Established in 2004 as a training program for Aboriginal organisations, Woor-Dungin is now dedicated to connecting First Nations-led organisations to philanthropic funding and pro-bono service providers.
“Our main mission is to build relationships,” Kirsty says. “We know that a very small percentage of philanthropic funding is actually channelled to Aboriginal-led initiatives, so we’re trying to boost that amount by establishing relationships of mutual trust and understanding.”
When it comes to First Nations initiatives, Kirsty says self-determination is key. “Aboriginal communities have been coming up with solutions to issues that affect them for decades, whether or not they have philanthropic funding or government support,” she says. “If philanthropists want some really transformative outcomes, they need to take this approach of allowing Aboriginal people to decide what a project looks like, how much money is needed to execute it, and how to evaluate success. It's for everyone's benefit – not just the First Nations organisations, but also the philanthropists who want really good outcomes.”

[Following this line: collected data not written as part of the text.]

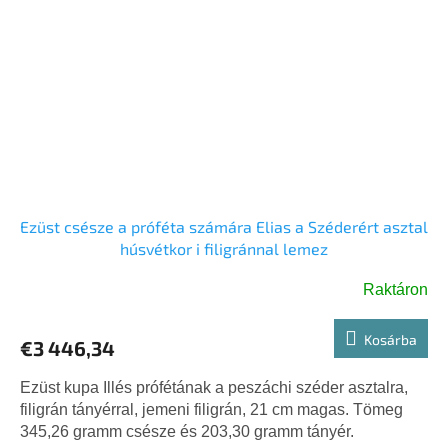
Ezüst csésze a próféta számára Elias a Széderért asztal
húsvétkor i filigránnal lemez
Raktáron
Kosárba
€3 446,34
Ezüst kupa Illés prófétának a peszáchi széder asztalra,
filigrán tányérral, jemeni filigrán, 21 cm magas. Tömeg
345,26 gramm csésze és 203,30 gramm tányér.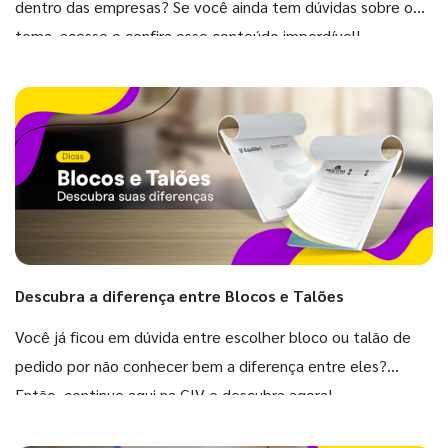
dentro das empresas? Se você ainda tem dúvidas sobre o
tema, acesse e confira esse conteúdo imperdível!
Descubra a diferença entre Blocos e Talões
Você já ficou em dúvida entre escolher bloco ou talão de
pedido por não conhecer bem a diferença entre eles?
Então, continue aqui na GIV e descubra agora!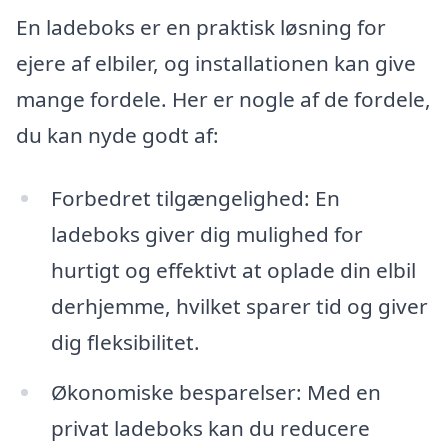
En ladeboks er en praktisk løsning for
ejere af elbiler, og installationen kan give
mange fordele. Her er nogle af de fordele,
du kan nyde godt af:
Forbedret tilgængelighed: En
ladeboks giver dig mulighed for
hurtigt og effektivt at oplade din elbil
derhjemme, hvilket sparer tid og giver
dig fleksibilitet.
Økonomiske besparelser: Med en
privat ladeboks kan du reducere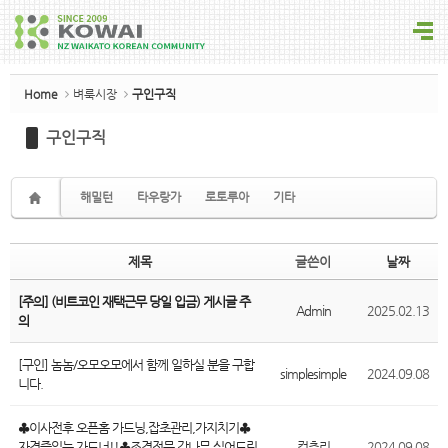
Sketchbook5, 스케치북5
Home
벼룩시장
구인구직
구인구직
Sketchbook5, 스케치북5
해밀턴
타우랑가
로토루아
기타
제목
글쓴이
날짜
[주의] (비트코인 재택근무 당일 입금) 게시글 주
Admin
2025.02.13
의
[구인] 놈놈/오모오모에서 함께 일하실 분을 구합
simplesimple
2024.09.08
니다.
♣이사전후 오픈홈 가드닝,잡초관리,가지치기♣
자격증있는 가드너!!♣조경전문,감나무 심어드림,
컨츄리
2024.09.08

Kirsty and her small team – they have just one paid staff member who’s supported by a team of volunteers – don’t just contact organisations on others’ behalf. They actually get philanthropic organisations on Country, meeting with local community groups and seeing their impact first-hand.”
“We take philanthropy and pro-bono providers by the hand and take them on Country,” Kirsty says, “to meet with Aboriginal organisations, and see with their own eyes the work that they're doing to create thriving and healthy communities. For a lot of organisations, it’s the first time they’ve had an opportunity to do that, even if they’ve been working in the area for quite some time.”

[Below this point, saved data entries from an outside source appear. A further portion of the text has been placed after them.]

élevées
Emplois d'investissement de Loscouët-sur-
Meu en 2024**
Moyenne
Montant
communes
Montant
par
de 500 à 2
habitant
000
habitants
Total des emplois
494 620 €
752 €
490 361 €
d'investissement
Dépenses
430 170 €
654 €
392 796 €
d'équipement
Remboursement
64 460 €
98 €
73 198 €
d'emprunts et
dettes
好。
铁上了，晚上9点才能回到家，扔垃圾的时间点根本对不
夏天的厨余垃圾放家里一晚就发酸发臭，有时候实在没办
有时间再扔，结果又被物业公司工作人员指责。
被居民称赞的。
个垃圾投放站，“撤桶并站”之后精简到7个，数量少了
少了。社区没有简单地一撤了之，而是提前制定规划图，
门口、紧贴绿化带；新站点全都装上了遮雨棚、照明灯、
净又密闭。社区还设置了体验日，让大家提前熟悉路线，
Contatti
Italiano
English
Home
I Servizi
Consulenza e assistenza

Kirsty says most philanthropic groups have good intentions – they want to support First Nations groups and initiatives – but they lack those on-the-ground relationships, so they don’t know where their funding will do the most good, or how to approach those conversations.

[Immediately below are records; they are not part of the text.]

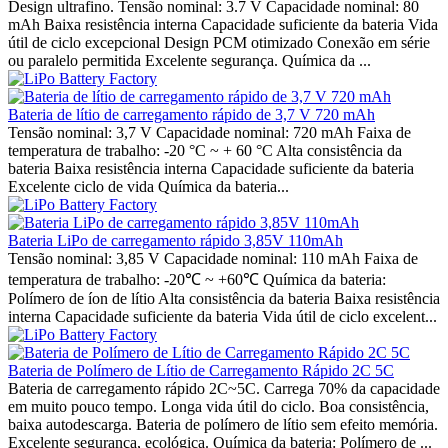
Design ultrafino. Tensão nominal: 3.7 V Capacidade nominal: 80
mAh Baixa resistência interna Capacidade suficiente da bateria Vida
útil de ciclo excepcional Design PCM otimizado Conexão em série
ou paralelo permitida Excelente segurança. Química da ...
Bateria de lítio de carregamento rápido de 3,7 V 720 mAh
Tensão nominal: 3,7 V Capacidade nominal: 720 mAh Faixa de
temperatura de trabalho: -20 °C ~ + 60 °C Alta consistência da
bateria Baixa resistência interna Capacidade suficiente da bateria
Excelente ciclo de vida Química da bateria...
Bateria LiPo de carregamento rápido 3,85V 110mAh
Tensão nominal: 3,85 V Capacidade nominal: 110 mAh Faixa de
temperatura de trabalho: -20℃ ~ +60℃ Química da bateria:
Polímero de íon de lítio Alta consistência da bateria Baixa resistência
interna Capacidade suficiente da bateria Vida útil de ciclo excelent...
Bateria de Polímero de Lítio de Carregamento Rápido 2C 5C
Bateria de carregamento rápido 2C~5C. Carrega 70% da capacidade
em muito pouco tempo. Longa vida útil do ciclo. Boa consistência,
baixa autodescarga. Bateria de polímero de lítio sem efeito memória.
Excelente segurança, ecológica. Química da bateria: Polímero de ...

“Sometimes philanthropic groups think, ‘Will we be treading on toes if we do things in a particular way? Who should we partner with? How do we find out about the work they’re doing?’” Kirsty says. “So we’re kind of that bridge. We help build those relationships.”
Alongside building relationships, Woor-Dungin is developing a resource and workshop called ‘Decolonising Philanthropy: Cultural Audit and Toolkit’ to support philanthropists in their grant making journey alongside First Nations organisations. For First Nations organisations, Woor-Dungin also helps demystify the whole philanthropic funding process, providing grant-writing assistance and hands-on governance training to help Indigenous groups achieve their self-determined goals.
Rebecca Sloan, a First Nations Advocate, Intervention Program Manager and Founder at Upbeat Health, has benefited immensely from Woor-Dungin’s support, with the team contributing to the Grandmothers Against Removals project and providing practical human resources help as well.
“Throughout this year when I've needed support, I’ve been able to reach out and ask if they could come find the time to lend an ear and have a coffee,” she says “They've always made time for that – and that in itself is priceless.”
The Bank Australia community customer grant will go towards running a series of Gatherings to help support Woor-Dungin’s core mission of creating partnerships for self-determination. The first of these, the ‘Cultivating Connections’ forum that brought together representatives from 18 Aboriginal organisations across Victoria and 12 philanthropic bodies, was recently held at Bank Australia HQ.
“We’ve really loved that it’s not just a grantor-grantee relationship with Bank Australia,” she says. “The community grants team has participated in our yarning circles, and they’ve really embraced the opportunity to see this as a genuine partnership. An opportunity to learn together.”